As someone whose dubious renown comes from admitting catastrophic failure on the academic job market using both my real name and a modicum of human emotion, I have found myself in many passionate discussions over the past months with faculty, grad students, and “post-academics” about how to make the market less of a soul-crushing debacle.
These days, even candidates who have a platinum CV, a superlative pedagogical record, and a scholarly disposition might garner but a handful of interviews. And with odds that are sometimes 500 to one, it’s just not enough. When every search has a glut of “truly spectacular” applicants (as one committee chair bemoaned to me last year), there is no way to know who will be the right fit. This engenders helplessness in both job seekers and the advisers who want to support them.
However, one element of the whole sordid mess keeps recurring in my discussions with other academic miscreants: the language that advisers use with job candidates needs some serious work.
The clichés seekers hear have already been thoroughly pilloried (see the Old Academe Stanley meme), so I would like to offer some sincere replacements. Hear ye, advisers: If you truly want to help, consider my suggestions the next time you feel the need to spout any of the following tired, inaccurate, and often cruel party lines.
1. “You didn’t do this for a job, you did it to learn.”
(Variation: “Nobody promised you a job.”)
A soon-to-be new Ph.D. is in tears in your office, terrified that she spent the last eight years in your apprenticeship for no reason. Instead of offering words of strength or inspiration, you come out with this confrontational, defensive line that assumes that not only does she apparently not love to learn, but she also feels entitled to a tenure-track job. In my experience, academic job seekers do indeed love to learn, and they don’t feel entitlement—what they feel is pressure to turn into their adviser’s replicant. What they feel is fear that if they fail, they will be disowned.
Here’s something better: “The rigor of this program has caused you to grow tremendously as a reader, writer, and teacher. No matter what happens to you out there, you are a scholar.”
2. “The market is bad, but it isn’t that bad.”
(Variation: “There are jobs, and somebody has to get them.”)
This offers both hope, which is often unfounded, and expectation, which instills in your advisee the directive that not only are there jobs, but that if she is only good enough, she will get one.
Here’s an alternative that is both more accurate and more compassionate: “Everyone has a different experience on the market, but for many, it can be harrowing. Your CV looks great, and we’ve written you terrific letters—but remember, there is no way to know what will make one applicant a good fit in a particular department and the other 250 a poor one.”
3. “There are always jobs for good people.”
Anyone who utters this abhorrent statement should be sentenced to 10 years as an adjunct in his own department.
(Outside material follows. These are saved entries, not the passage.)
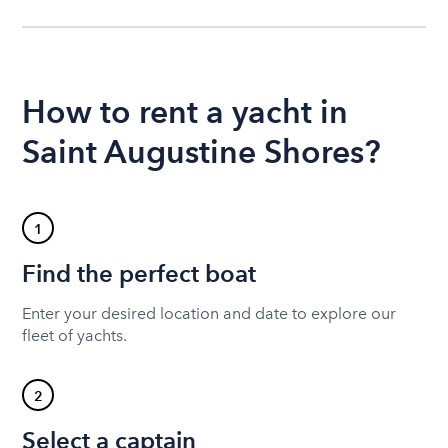
How to rent a yacht in
Saint Augustine Shores?
1
Find the perfect boat
Enter your desired location and date to explore our
fleet of yachts.
2
Select a captain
Here’s what to say if you’re not a psychopath: “Any department that wants an[insert advisee’s strengths here] colleague would be lucky to have you. If they pass you over, we will give your CV another look and beef up your credentials, and we can give you tips to help you shine in interviews. But remember, even though most of the candidates who receive tenure-track offers are deserving, the inverse is most certainly not the case.”
4. “It’s totally normal to do at least one VAP gig before landing a tenure-track job.”
(Variation:“You have to be flexible and willing to move.”)
Most of your advisees are already willing to move anywhere, dragging along partners reluctant to schlep to a remote location with no career prospects—or, sometimes, leaving those partners behind. And often, there is no “before.” I have seen the Visiting Assistant Professor world from the inside, and it looks like this: An academic will often keep relocating from one contingent position to the next throughout her entire career, never anywhere long enough to start a real life. The NTT position is no longer a stopgap on the way to the tenure track. It is the new tenure track.
There is no way to sugarcoat this, and you shouldn’t: “Because more than three-quarters of college instruction in the United States is performed by contingent faculty, your odds of ever making it onto the tenure track are slim. The good news, however, is that soon most of us will be replaced by MOOCs, and all remaining human faculty will be equally undervalued.”
5. “Well, academe isn’t for everyone.”
(Variation: “Don’t feel bad; you just chose the wrong field.”)
I’ve written at length about this gem, usually uttered with spite after a broken job seeker has begun to envision a new life outside of the hallowed halls and dared share this plan aloud. One of the most common refrains I got from schadenfroh strangers after laying bare my own failures was: I shouldn’t blame the market, since it was obvious that I chose the wrong field. I’m far from perfect, but really: If someone with a stellar teaching record, multiple publications (in the “right” journals), a book under contract at a distinguished press, and one of the most prestigious postdoctoral grants in the country “chose the wrong field,” what kind of person chooses the right one?
Instead of lashing out at a broken person’s sincere desire to change her life, how about this, which my own adviser was kind enough to say to me? “I am so proud that you are putting your health and happiness before the job market. Here are some terrific alt-ac resources. I am here to write you any letters or make any calls you might need. You have my full and unwavering support whatever career you choose.”